The question that most comes to mind when reading Carol Vogel‘s story on the rediscovery of the Met’s Velázquez portrait is not that the work is indeed by the Spanish master. It entered the museum as a Velazquez. What’s remarkable is the way the doubts built up over time until they extinguished the attribution:
Experts had reason to doubt the authorship: Decades of varnish had discolored the canvas so much that its palette looked far darker than that of other paintings by Velázquez. The painting had been heavily restored and cleaned in the 1920s and revarnished in 1953 and again in 1965. In 1960s a leading scholar demoted it to the workshop of Velázquez and by 1979, the museum had downgraded the painting as well.
Still, when the museum recently started to catalog the Spanish paintings in its collection, Mr. Christensen asked Michael Gallagher, chief of the Met’s paintings conservation department, to take another look. He ended up not only studying the painting but also carefully cleaning and conserving it. As details like the individual brushstrokes of a collar emerged, he concluded that Mr. Christiansen’s instincts were on target. Buried beneath decades of yellowed varnish and poor retouching were all the marks of Velázquez’s hand.
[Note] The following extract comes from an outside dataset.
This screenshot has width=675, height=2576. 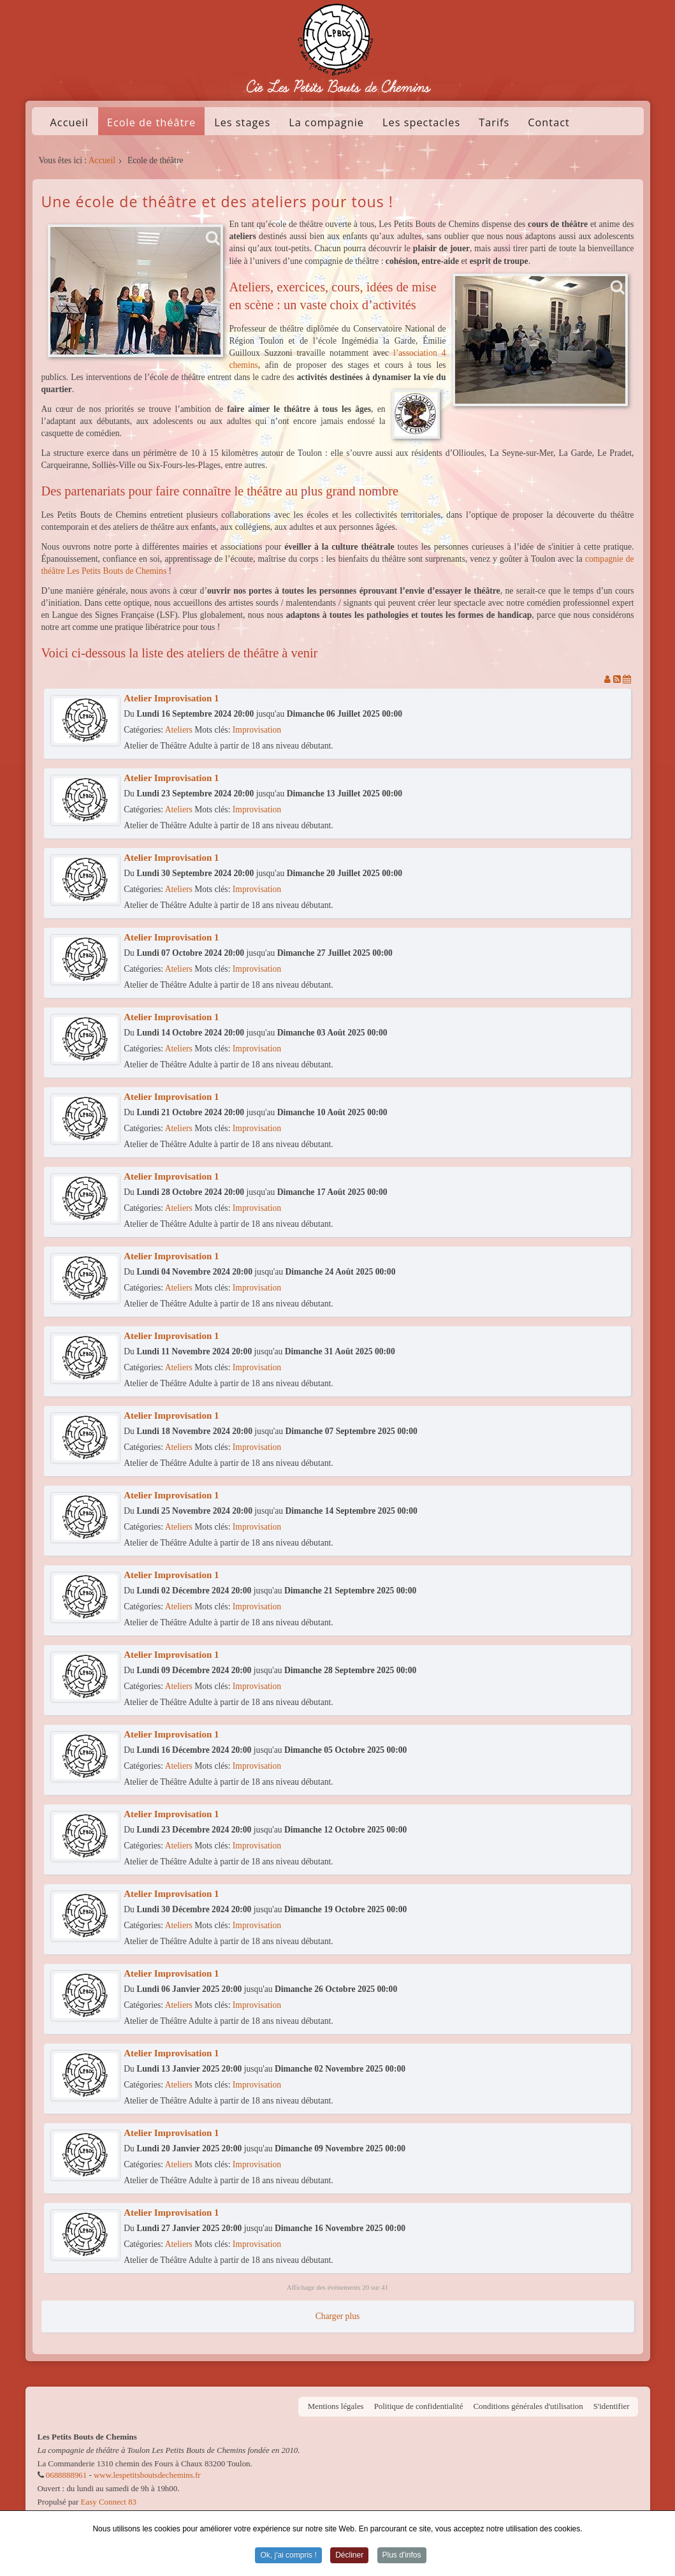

Convinced that the picture was indeed by the master, he and Mr. Christiansen showed it to Jonathan Brown, this country’s leading Velázquez expert, who agreed.
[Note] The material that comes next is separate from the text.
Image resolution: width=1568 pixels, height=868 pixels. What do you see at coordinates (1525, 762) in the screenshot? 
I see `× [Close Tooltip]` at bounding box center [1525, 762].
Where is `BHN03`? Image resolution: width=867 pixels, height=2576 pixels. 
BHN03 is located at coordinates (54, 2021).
“One glance was all it took,” Mr. Brown said, adding later, “The picture had been under my nose all my life. It’s a fantastic discovery. It suddenly emerges Cinderella-like.” […]
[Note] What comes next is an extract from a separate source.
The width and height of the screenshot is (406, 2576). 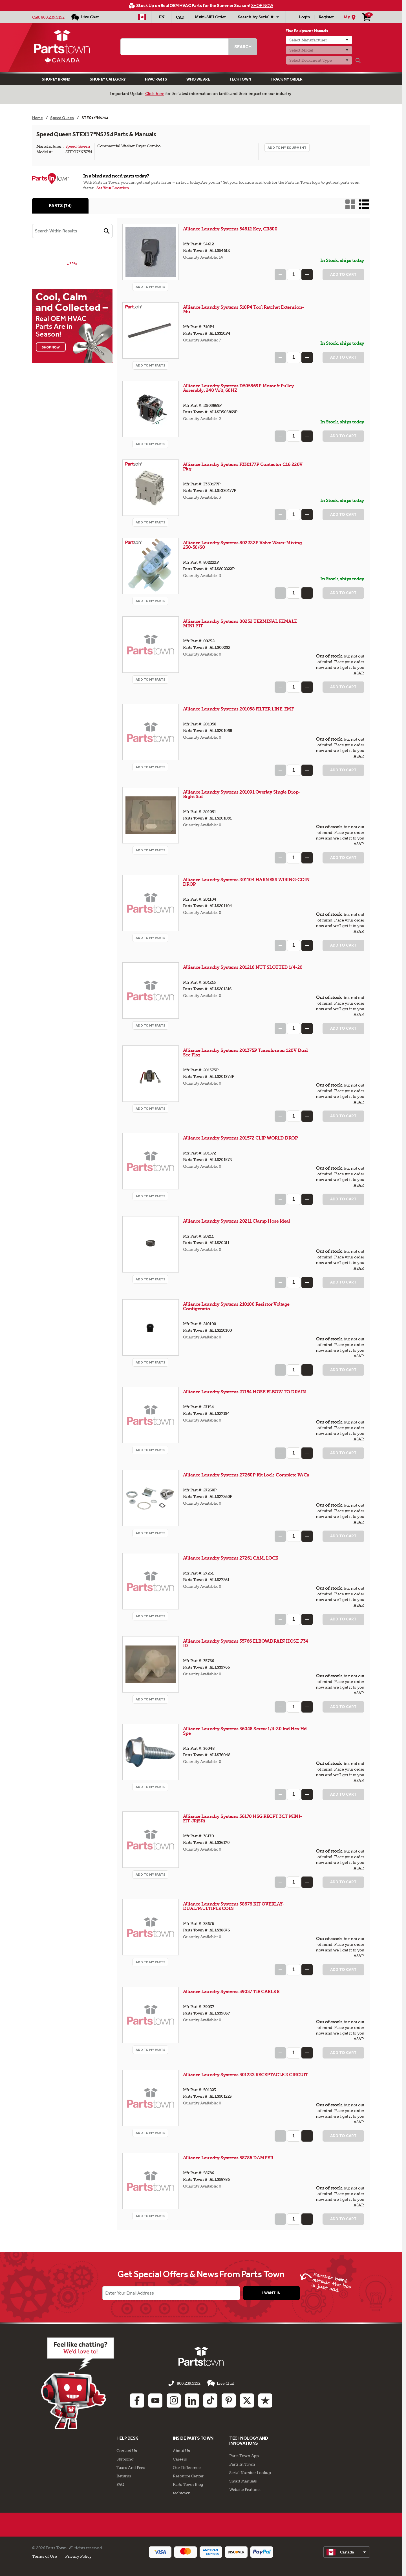 I want to click on [Linkedin: opens in new tab], so click(x=192, y=2400).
To a conservator, Mr. Gallagher said, the prospect of working on the painting was daunting. The canvas was so dark, “it was like looking at the bottom of a murky pond.” The synthetic varnish had deteriorated, as had some of the layers painted over the original.
He began gingerly, performing a test on a tiny portion, removing varnish with an organic solvent. The murky green background suddenly became gray after it was cleaned. The densely painted face showed a vibrancy that had been obscured as had the small number of brushstrokes needed to evoke the man’s detailed white collar. His eyes turned out to be haunting and his brow bushy.